Here's Tom Hurndall's dad's take on the C4 film, the killing of Tom Hurndall itself and the UK government's attitude to it:
what matters most to him is that audiences should understand that what happened was 'not a freak accident, but a product of a policy that the Israeli armed forces were adopting in Gaza'. There is barely suppressed outrage in his voice as he remembers the British government's failure to protest when Tom was shot: 'The government viewed Israel as a close ally who they did not want to put out in any way.'Let's not forget that Tom Hurndall was shot whilst sheilding one of Israel's favourite targets: Palestinian children.
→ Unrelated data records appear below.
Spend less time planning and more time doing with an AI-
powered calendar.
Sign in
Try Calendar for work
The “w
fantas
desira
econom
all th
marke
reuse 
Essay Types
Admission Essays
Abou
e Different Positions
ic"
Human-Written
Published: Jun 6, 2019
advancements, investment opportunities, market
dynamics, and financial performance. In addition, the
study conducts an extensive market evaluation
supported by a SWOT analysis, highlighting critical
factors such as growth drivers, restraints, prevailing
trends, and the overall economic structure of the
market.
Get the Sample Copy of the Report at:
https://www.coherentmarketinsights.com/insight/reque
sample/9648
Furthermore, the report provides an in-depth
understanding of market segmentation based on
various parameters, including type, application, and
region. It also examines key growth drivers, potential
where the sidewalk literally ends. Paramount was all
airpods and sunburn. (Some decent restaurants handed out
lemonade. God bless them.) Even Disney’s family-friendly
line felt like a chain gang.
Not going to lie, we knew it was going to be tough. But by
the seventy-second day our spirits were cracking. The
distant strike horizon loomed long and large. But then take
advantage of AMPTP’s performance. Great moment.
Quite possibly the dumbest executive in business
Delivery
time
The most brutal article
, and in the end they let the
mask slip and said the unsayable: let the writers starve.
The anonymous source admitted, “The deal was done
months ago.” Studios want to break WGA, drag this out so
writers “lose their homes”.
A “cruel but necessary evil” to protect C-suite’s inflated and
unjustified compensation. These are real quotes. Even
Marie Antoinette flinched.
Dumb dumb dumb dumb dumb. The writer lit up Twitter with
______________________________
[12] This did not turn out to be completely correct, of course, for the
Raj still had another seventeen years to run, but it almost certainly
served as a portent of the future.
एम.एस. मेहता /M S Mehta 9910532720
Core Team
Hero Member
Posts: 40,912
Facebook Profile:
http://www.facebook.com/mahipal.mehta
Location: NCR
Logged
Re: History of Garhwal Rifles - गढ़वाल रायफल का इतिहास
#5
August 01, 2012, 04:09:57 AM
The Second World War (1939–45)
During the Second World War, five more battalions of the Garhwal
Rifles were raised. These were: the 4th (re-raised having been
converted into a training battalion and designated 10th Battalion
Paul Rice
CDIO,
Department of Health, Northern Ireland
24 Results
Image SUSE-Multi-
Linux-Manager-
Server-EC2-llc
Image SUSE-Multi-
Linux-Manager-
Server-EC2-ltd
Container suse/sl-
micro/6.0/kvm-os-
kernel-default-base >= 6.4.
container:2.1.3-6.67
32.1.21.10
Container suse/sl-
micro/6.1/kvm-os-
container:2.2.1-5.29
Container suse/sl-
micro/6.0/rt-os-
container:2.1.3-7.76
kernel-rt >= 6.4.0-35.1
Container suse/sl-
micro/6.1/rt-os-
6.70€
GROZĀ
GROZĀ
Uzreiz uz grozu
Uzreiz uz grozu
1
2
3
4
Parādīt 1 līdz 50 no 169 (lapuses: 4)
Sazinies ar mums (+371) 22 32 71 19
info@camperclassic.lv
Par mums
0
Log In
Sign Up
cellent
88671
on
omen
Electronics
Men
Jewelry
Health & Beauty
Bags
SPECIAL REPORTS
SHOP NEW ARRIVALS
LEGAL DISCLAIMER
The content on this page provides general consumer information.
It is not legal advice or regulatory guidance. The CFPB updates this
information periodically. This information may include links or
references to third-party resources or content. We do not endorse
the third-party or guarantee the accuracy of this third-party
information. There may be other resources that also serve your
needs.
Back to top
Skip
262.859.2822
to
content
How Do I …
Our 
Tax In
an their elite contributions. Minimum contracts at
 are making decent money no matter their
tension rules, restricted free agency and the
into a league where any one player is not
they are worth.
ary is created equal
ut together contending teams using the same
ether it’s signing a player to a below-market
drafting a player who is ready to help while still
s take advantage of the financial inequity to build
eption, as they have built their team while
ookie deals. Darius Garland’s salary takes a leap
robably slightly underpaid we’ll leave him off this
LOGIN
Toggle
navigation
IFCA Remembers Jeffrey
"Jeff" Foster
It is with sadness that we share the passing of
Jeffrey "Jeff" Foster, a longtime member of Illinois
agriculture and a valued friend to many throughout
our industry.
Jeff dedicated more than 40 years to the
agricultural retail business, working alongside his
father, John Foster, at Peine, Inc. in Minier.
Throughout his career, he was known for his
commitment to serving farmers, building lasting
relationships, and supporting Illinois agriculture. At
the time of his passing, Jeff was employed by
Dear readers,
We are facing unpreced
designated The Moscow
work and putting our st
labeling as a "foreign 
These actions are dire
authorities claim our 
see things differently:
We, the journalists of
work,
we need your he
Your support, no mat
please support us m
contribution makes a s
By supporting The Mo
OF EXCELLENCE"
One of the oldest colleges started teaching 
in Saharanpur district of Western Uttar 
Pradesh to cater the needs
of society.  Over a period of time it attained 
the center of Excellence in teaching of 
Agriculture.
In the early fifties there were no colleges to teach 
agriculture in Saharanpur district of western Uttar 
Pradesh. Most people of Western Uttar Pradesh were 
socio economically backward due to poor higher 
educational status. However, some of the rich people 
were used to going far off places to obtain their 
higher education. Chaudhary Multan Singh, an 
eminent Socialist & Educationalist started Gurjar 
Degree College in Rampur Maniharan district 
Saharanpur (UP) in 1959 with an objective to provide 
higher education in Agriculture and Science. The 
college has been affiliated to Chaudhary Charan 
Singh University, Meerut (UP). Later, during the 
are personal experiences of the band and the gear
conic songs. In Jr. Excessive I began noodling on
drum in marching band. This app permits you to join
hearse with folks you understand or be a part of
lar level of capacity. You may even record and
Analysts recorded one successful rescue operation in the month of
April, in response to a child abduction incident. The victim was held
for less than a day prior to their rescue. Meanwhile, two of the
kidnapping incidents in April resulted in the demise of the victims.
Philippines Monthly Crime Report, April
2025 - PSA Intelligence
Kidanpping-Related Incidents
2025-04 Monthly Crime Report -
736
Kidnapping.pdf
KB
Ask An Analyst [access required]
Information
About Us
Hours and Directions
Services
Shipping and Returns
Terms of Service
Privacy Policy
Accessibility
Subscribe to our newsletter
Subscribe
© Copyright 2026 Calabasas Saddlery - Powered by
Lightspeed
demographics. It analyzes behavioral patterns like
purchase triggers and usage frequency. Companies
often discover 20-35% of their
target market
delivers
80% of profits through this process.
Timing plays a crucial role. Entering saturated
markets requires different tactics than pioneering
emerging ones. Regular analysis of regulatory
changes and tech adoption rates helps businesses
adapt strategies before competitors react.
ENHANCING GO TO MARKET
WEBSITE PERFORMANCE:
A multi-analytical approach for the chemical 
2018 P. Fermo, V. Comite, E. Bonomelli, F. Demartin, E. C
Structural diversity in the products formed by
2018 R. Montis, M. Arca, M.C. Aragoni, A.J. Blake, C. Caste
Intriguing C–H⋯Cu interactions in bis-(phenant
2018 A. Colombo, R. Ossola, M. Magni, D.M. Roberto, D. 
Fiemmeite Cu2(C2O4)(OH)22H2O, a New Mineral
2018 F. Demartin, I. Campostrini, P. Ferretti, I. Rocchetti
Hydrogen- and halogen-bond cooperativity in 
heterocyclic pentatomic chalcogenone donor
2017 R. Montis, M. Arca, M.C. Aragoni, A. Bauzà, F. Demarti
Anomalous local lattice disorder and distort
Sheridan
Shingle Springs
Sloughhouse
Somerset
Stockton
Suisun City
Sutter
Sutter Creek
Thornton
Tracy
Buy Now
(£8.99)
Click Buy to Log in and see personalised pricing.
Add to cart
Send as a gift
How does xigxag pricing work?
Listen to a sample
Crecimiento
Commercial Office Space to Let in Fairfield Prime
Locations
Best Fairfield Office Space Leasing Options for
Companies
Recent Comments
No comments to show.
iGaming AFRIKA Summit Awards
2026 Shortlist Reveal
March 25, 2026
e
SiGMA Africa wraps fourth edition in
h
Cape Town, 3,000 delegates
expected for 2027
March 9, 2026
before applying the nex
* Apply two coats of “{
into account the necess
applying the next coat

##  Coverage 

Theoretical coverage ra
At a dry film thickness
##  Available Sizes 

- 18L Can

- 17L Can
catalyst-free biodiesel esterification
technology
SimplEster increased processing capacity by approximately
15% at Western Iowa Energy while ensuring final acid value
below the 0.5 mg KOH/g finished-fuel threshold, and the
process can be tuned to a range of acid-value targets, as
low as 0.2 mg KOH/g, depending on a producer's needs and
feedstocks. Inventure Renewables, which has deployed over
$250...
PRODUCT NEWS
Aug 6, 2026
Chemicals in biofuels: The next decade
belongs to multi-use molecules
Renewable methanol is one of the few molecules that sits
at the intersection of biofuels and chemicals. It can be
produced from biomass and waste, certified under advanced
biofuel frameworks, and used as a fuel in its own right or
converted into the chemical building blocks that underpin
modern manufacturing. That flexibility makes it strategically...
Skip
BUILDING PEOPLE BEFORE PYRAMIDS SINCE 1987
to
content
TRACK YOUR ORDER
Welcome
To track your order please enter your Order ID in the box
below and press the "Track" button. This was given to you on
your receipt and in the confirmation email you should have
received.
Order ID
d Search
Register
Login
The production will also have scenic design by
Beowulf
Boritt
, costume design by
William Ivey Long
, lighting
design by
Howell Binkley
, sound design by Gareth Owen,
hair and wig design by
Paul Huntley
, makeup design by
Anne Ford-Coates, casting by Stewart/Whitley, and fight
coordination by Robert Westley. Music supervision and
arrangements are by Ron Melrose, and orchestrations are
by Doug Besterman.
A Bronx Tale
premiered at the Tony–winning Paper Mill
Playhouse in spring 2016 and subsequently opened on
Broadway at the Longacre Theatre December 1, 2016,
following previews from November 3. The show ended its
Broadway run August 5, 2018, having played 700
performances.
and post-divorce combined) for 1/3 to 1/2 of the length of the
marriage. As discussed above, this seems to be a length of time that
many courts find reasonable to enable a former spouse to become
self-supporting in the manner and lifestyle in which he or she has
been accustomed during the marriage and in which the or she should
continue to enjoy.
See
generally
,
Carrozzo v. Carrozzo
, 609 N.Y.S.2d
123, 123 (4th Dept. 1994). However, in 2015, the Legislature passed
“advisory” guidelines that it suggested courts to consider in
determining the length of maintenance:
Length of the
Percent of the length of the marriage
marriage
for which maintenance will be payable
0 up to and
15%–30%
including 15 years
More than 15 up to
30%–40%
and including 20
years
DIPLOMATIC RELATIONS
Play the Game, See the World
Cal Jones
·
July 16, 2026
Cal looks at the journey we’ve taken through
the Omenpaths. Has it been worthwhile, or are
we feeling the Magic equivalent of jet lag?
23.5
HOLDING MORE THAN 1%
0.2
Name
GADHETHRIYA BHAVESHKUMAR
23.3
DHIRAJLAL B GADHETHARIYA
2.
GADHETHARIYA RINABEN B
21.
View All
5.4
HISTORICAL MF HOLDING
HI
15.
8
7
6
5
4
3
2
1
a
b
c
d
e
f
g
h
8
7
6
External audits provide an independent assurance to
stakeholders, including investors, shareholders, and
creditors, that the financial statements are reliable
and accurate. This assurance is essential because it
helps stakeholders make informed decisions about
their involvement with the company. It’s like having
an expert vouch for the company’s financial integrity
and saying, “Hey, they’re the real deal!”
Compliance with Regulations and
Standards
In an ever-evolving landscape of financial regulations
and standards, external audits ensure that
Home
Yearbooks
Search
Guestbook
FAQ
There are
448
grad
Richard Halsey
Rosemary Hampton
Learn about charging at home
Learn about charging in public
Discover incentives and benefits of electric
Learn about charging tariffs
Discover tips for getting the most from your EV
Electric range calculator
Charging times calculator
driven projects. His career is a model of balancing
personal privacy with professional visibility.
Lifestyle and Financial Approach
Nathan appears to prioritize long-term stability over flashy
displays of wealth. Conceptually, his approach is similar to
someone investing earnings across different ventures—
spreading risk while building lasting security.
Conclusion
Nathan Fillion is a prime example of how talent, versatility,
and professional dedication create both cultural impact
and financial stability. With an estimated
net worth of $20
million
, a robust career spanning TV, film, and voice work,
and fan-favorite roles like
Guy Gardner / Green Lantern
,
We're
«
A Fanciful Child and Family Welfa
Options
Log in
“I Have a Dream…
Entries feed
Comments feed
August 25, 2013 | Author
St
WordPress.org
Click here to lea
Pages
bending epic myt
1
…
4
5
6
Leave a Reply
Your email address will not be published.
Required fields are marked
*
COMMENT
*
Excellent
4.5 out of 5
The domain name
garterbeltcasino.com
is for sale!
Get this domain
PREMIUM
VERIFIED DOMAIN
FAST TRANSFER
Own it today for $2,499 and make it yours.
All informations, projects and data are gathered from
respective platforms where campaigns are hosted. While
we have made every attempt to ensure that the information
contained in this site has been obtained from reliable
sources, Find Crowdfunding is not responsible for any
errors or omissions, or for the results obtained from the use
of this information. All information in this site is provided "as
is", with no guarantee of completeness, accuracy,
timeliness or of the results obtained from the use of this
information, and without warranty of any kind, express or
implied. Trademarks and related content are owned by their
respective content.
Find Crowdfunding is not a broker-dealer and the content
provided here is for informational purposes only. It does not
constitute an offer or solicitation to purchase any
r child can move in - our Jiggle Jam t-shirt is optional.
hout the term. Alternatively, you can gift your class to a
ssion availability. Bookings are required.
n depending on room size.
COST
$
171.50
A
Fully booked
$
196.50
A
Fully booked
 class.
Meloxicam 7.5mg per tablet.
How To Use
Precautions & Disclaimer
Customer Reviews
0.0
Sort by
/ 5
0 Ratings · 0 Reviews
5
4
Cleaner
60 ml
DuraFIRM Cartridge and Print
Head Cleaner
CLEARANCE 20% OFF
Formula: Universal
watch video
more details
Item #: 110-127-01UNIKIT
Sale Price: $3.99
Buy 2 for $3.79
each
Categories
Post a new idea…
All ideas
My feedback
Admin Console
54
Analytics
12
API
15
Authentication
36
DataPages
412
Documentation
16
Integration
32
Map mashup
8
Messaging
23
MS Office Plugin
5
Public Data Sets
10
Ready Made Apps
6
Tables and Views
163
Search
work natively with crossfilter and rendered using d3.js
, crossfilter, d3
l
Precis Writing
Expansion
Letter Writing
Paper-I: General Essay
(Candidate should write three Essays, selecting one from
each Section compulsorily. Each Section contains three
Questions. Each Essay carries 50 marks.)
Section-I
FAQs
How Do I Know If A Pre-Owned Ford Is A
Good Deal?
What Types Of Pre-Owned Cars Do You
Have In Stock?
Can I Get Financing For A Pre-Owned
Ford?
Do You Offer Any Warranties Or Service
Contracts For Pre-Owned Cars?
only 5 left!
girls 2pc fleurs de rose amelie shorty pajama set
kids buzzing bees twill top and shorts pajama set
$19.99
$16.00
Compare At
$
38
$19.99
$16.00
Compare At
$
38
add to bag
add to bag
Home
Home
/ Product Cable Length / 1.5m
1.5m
It was only when a Tel Aviv bar was bombed by two British Muslims three weeks after the shooting of Tom in 2003 that Anthony became aware of how skewed the British government's attitude could be. 'Jack Straw expressed deep sympathy to the Israelis and promised to put all the resources of the British government at their disposal. This was our government taking responsibility for two people who were not employees of the British government, merely two citizens of Britain who happened to be in Israel.'
But when their own British citizens (Tom, along with Iain Hook, a UN worker shot by an Israeli sniper in November 2002, and James Miller, a documentary-maker shot by an IDF patrol in May 2003) were attacked by Israeli soldiers, there was no outcry (no ministerial interest at all, beyond a standard request, from a junior level, for a proper inquiry). 'They were shot not by people for whom the Israeli government had no responsibility but by their own soldiers. That, for me, was outrageous.'
So that's The Shooting of Tom Hurndall on the UK's Channel 4, Monday 13 October 2008 at 9 pm.